-- Your instructions --
Count the lines holding the string "квашеные" in the records, and give only the count.

-- Data --
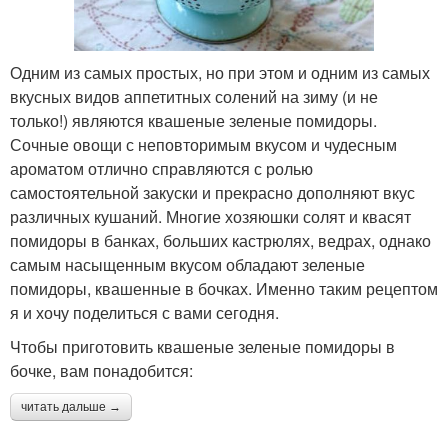
Одним из самых простых, но при этом и одним из самых
вкусных видов аппетитных солений на зиму (и не
только!) являются квашеные зеленые помидоры.
Сочные овощи с неповторимым вкусом и чудесным
ароматом отлично справляются с ролью
самостоятельной закуски и прекрасно дополняют вкус
различных кушаний. Многие хозяюшки солят и квасят
помидоры в банках, больших кастрюлях, ведрах, однако
самым насыщенным вкусом обладают зеленые
помидоры, квашенные в бочках. Именно таким рецептом
я и хочу поделиться с вами сегодня.
Чтобы приготовить квашеные зеленые помидоры в
бочке, вам понадобится:
читать дальше →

-- Output --
2